しかし、大輝の思うことは充分分かっているすずめは、このままでは本当に大輝が家事の全てをやりそうなことを危惧し、周りに惜しまれながらも妊娠4ヶ月で仕事を辞めた。
「なんか…仕事あるからって気張ってたからかな…。辞めてからつわりが急に来たんだけど…。う〜気持ち悪い」
「食べられる時に食べろよ?俺の飯作らなくていいからな」
「うん、ごめん…」
大好きな魚介類を受け付けなくなり、1ヶ月以上フルーツとパンで栄養を取っていたが、妊娠中の母体というのは不思議なもので、それでもきちんと子どもに栄養が入っているのである。

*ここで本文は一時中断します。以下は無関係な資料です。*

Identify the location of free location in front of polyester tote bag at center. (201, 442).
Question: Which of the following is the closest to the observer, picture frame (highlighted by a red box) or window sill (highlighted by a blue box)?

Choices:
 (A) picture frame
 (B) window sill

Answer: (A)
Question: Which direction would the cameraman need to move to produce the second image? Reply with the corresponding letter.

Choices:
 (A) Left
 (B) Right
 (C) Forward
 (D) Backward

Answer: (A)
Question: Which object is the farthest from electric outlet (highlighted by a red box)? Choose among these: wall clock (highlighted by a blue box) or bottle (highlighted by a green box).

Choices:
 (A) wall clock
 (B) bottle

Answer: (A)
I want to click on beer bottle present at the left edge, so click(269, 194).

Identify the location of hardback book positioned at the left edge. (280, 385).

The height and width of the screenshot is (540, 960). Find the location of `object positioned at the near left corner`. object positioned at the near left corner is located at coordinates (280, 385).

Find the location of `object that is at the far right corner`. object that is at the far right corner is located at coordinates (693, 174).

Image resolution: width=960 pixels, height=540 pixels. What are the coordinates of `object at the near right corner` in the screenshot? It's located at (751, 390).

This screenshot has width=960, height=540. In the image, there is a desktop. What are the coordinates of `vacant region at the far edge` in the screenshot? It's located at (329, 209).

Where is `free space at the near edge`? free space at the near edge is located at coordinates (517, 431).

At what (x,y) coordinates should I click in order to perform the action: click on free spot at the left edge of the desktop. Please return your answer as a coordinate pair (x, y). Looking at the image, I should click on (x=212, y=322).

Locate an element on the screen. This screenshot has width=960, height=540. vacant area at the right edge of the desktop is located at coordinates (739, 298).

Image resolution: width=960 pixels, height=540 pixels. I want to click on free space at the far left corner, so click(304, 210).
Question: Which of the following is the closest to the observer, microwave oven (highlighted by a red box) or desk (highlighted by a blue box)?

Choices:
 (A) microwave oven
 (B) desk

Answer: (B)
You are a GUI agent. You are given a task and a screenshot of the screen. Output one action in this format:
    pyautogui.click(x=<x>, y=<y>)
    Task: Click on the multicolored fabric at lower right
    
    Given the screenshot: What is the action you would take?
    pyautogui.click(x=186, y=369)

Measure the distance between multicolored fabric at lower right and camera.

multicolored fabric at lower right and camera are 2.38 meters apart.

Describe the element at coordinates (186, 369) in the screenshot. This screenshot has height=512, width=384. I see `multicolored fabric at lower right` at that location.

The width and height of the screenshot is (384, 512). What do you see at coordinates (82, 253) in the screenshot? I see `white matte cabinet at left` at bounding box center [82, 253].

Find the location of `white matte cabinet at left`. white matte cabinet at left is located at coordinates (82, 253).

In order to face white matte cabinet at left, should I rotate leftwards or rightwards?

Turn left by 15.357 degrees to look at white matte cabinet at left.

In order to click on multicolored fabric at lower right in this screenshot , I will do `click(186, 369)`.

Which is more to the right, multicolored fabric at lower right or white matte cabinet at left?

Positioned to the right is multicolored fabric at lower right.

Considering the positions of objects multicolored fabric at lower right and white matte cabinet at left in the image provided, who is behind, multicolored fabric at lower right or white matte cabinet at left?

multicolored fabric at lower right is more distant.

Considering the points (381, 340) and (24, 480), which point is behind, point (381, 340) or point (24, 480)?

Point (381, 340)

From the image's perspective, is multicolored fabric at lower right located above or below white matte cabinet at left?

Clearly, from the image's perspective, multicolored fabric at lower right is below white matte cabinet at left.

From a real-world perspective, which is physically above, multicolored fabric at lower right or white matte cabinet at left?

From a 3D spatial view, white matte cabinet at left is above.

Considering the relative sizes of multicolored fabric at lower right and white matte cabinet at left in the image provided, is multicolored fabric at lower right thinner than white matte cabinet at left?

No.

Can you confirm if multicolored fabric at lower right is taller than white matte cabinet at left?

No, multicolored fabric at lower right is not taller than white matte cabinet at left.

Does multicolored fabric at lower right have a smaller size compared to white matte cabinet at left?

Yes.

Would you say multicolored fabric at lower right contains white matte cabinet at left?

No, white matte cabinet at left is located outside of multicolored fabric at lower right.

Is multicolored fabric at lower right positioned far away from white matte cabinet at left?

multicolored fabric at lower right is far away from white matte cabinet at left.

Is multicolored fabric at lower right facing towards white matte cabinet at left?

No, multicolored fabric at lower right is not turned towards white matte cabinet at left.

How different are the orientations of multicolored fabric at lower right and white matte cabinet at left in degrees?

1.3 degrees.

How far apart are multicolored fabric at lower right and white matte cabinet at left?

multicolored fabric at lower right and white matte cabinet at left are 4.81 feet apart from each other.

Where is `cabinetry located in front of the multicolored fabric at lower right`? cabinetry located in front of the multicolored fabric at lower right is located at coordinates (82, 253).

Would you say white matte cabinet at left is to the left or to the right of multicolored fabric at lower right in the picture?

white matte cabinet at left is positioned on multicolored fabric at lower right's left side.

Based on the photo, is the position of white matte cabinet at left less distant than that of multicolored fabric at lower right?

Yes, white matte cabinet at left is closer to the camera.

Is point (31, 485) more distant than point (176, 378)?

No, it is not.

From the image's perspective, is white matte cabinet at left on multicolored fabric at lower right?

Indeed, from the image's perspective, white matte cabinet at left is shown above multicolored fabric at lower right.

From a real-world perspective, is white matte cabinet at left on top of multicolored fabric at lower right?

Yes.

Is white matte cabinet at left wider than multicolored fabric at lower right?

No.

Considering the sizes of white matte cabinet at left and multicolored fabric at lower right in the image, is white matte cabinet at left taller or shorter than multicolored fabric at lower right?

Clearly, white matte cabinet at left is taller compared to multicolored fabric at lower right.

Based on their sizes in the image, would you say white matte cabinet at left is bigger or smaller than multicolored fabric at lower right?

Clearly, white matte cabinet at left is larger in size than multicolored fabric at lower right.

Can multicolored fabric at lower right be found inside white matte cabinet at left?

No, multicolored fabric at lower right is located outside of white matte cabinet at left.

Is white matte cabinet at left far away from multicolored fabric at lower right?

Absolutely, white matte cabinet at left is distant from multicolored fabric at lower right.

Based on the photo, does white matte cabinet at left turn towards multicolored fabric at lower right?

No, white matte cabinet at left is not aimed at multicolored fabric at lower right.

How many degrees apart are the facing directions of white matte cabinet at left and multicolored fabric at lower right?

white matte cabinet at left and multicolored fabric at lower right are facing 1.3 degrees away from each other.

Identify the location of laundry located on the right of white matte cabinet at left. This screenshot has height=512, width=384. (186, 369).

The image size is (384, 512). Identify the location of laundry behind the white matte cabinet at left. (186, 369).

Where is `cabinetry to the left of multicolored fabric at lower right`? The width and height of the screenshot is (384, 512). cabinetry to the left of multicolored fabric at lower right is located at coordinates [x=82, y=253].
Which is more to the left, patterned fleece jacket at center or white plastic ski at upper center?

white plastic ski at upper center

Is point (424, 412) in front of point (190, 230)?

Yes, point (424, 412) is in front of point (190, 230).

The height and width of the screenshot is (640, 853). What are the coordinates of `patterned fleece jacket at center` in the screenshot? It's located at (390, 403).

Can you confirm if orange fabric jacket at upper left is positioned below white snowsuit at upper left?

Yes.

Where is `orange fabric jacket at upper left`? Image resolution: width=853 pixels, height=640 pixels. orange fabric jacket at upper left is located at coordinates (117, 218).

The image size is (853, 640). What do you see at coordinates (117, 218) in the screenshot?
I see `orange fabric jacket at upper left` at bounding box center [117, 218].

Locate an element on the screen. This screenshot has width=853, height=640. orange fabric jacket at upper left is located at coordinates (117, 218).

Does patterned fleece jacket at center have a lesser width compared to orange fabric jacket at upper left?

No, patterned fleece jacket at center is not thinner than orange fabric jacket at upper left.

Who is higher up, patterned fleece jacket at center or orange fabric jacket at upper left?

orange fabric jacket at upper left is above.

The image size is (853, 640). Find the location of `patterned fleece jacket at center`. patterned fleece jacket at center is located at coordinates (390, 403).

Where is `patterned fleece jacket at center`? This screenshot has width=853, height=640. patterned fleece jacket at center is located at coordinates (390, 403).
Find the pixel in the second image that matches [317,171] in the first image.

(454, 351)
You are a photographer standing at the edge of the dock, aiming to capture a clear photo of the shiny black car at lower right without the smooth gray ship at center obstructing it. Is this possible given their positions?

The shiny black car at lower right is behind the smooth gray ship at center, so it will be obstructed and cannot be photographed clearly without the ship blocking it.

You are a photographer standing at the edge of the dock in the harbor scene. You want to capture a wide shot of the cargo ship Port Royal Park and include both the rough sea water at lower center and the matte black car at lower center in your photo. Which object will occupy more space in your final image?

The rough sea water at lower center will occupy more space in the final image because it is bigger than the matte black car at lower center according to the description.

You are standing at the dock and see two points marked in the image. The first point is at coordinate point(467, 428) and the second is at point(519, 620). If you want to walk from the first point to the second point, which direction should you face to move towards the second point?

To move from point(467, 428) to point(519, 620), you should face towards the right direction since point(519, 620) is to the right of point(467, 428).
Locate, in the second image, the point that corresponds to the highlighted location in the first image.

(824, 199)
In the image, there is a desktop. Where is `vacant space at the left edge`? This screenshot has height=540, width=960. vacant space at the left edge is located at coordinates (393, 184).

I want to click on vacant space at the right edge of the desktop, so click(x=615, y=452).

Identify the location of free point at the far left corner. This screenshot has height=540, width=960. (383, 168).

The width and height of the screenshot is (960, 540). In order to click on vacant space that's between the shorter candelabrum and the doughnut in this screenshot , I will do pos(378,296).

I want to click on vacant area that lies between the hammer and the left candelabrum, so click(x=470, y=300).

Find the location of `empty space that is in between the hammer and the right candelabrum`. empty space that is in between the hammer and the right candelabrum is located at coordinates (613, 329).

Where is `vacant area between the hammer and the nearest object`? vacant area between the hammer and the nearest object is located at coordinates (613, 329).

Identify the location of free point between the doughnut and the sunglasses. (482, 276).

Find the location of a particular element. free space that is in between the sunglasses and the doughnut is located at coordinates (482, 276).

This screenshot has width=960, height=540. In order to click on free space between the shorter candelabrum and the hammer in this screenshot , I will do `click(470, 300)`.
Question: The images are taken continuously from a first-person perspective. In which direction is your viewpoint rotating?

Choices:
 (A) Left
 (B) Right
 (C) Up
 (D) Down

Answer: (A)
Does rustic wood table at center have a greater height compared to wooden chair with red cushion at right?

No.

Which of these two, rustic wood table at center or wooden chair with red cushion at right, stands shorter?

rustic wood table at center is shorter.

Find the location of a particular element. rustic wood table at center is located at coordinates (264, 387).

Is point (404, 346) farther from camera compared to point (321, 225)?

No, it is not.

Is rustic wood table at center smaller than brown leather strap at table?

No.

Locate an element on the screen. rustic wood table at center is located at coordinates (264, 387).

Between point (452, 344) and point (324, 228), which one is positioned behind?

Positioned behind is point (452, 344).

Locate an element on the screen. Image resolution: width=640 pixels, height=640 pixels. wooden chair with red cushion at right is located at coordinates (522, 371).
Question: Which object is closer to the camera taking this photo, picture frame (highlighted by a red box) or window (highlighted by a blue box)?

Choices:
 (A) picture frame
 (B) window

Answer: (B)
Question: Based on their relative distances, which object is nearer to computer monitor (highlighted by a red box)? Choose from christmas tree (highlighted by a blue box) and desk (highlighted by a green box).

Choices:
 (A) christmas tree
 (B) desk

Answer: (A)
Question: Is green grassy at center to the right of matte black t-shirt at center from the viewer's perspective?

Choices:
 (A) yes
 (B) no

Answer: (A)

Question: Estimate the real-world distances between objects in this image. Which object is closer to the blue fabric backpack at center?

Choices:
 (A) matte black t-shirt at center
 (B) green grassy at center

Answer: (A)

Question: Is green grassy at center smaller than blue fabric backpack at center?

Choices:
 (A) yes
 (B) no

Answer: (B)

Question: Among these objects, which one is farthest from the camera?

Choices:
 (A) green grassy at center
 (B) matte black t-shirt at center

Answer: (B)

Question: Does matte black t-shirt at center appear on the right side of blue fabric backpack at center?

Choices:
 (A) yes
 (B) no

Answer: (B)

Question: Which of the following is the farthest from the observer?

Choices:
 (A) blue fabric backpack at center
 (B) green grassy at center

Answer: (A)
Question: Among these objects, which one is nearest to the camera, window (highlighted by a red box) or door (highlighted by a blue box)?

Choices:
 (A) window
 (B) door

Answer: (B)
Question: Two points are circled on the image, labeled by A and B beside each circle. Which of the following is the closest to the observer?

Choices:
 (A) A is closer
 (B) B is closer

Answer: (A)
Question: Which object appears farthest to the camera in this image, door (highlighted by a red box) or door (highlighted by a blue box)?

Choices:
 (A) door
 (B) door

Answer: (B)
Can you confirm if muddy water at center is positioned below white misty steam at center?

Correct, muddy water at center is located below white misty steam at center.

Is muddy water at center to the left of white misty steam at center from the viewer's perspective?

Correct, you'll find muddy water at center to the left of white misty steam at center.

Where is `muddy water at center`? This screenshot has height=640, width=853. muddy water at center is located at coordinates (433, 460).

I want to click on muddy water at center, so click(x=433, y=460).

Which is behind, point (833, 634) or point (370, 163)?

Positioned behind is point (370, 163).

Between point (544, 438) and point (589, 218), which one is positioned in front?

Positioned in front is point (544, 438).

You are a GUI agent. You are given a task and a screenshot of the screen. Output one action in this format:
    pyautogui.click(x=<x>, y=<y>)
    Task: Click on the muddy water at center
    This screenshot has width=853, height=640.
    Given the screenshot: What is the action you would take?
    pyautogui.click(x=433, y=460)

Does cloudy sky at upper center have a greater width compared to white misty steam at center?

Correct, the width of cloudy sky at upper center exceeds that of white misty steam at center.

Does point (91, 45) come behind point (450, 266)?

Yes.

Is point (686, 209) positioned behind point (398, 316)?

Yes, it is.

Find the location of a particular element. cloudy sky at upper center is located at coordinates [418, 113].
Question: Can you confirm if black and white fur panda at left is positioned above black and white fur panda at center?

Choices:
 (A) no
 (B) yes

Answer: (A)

元々痩せ型のすずめは、5ヶ月を過ぎても妊娠していることを周りに気付いてもらえず、公共交通機関の乗り物ではマタニティーマークが非常に役に立ったのだが、7ヶ月を過ぎた頃にやっと″妊婦さん″の体型になってきた。
「もうね…ポコポコお腹蹴るんだよ。でも、私が寝るときはおとなしいの、ほら今蹴った…。分かった?」
「ほんとだ…。あ、また蹴った。元気だな」
「うん。このまま元気に産まれてくれるといいな」
「そうだな」
そして臨月を迎え、緊急の場合に備えて入院セットを常に玄関に用意しておいた。
「あのね、子宮口はまだそこまで開いてないんだけど、もういつ陣痛が来てもおかしくないんだって」
「ああ、計画出産にしてても陣痛来たらしょうがないからな…。俺がいる時ならいいんだけどな」
忙しく働く大輝にどうしても出産に立ち会ってもらいたかった為、計画出産としたのだ。
しかし、早過ぎる出産は胎児にとってよくないために、陣痛が自然に来てもおかしくないギリギリまで待ち、出産する日を決める。
そして、決められた日に陣痛促進剤を使い陣痛を起こし、人工的に破水をさせて出産に臨む方法で、完全な自然分娩とはいかないまでも、自然分娩に近い方法での出産が出来るのだ。
予定日は4月の頭だった為に、3月に陣痛が来てもおかしくはなかった。
3月では大輝の仕事の都合で、どうしても立ち会い出産は出来そうになかったのである。
しかし、4月に予定していた計画出産の日まで陣痛が来ることはなく、大輝とすずめは空気の読めるいい子だねと笑いあった。
そして、4月初旬、すずめは元気な男の子を出産した。
*
披露宴が終わりホテルに戻ると、すずめは未だにスヤスヤと眠る我が子の手をチョンとつついた。
「ふふっ、寝過ぎじゃないかな…」
3ヶ月前に出産したばかりの息子は、もう首もすわり、真っ黒で少し癖のある髪に切れ長の目をしている。
大輝とすずめの良いところだけを取ったように、綺麗な顔立ちをしていた。
すずめとしては、初めての育児ということもあり、どれだけの忙しさかも見当がつかなかった。
さらに、出産後の結婚式なんて体重が戻らなくてドレスが着られなかったらどうしようと考えていたが、毎日の母乳育児はあっという間にすずめを元の体重へと戻らせてくれるほどハードだった。
泣いては授乳、泣いては授乳…それを繰り返し、1ヶ月経った頃にやっと母乳の量も安定し、2時間、3時間と寝てくれるようになったのである。
そして、元々大きくなかった胸が豊満になるので、ウエディングドレスにはうってつけの身体になったのである。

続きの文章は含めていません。